それに何より、そんなことをすれば俺の命が危うい。
白井に殺されちゃうよ。
「とにかく、強硬手段は反対だ。これはかなりデリケートな問題なはず。涼太のためにも、最善を尽くしたてやりたいんだ。俺、アイツのこと何も分かってなかった。親友だと思ってたのに、アイツの悩みに気付いてやれなかった。だから、今回はなんとしてでもアイツを助けてやりたいんだよ」
「せやな。うん。分かった。カイちゃんがそういうんやったら、うちもしばらく様子見しとくわ。とりあえず、今日のところは帰ろかー」
「お、おう……」
時間も時間なので、その日は各々家路に着いた。
「聞いたわよ、海斗。今日からしばらく学校お休みなんだって? それなのに、どこをほっつき歩いていたの! 母さんね、心配したのよ。
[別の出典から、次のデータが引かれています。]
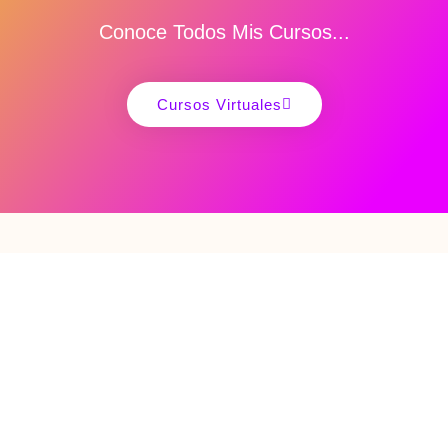
Conoce Todos Mis Cursos...
Cursos Virtuales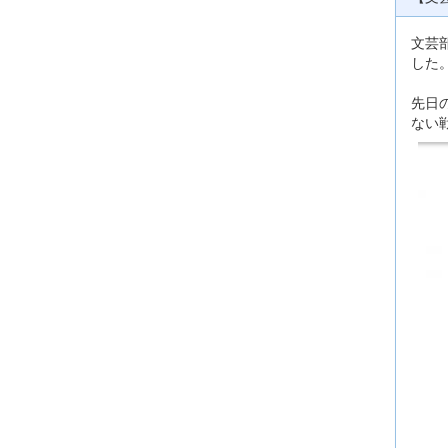
文芸
した
先日
ない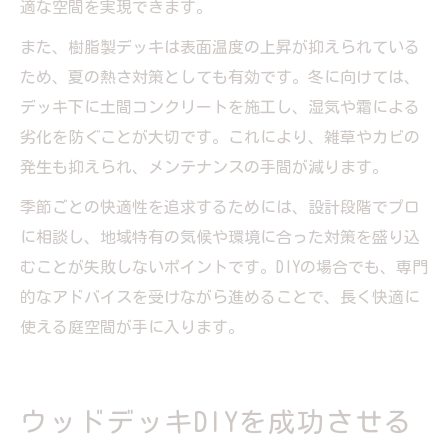
適な空間を実現できます。
また、樹脂製デッキは表面温度の上昇が抑えられている
ため、夏の熱さ対策としても有効です。冬に向けては、
デッキ下に土間コンクリートを施工し、湿気や霜による
劣化を防ぐことが大切です。これにより、雑草やカビの
発生も抑えられ、メンテナンスの手間が減ります。
季節ごとの快適性を追求するためには、設計段階でプロ
に相談し、地域特有の気候や環境に合った対策を盛り込
むことが失敗しないポイントです。DIYの場合でも、専門
的なアドバイスを受けながら進めることで、長く快適に
使える庭空間が手に入ります。
ウッドデッキDIYを成功させる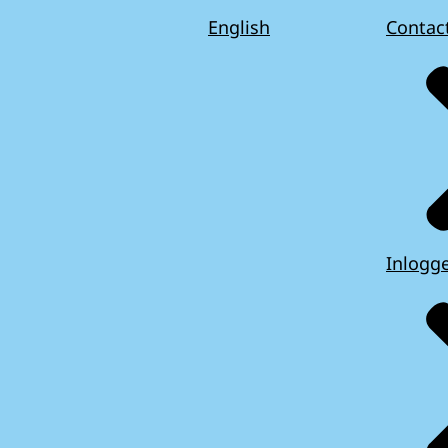
English
Contac
Inlogg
最近じゃ、行方不明者が続出してるらしいし? ちょっと、ねえ海斗聞いてるの?」
「ごめん、母さん、少し一人で考えたいことがあるんだ」
二日連続で遅く帰った俺は、母にこっぴどく叱られた。
でも、それがとても嬉しかった。
俺のことを心配してくれる家族がいる。
そう実感することができた瞬間だったから。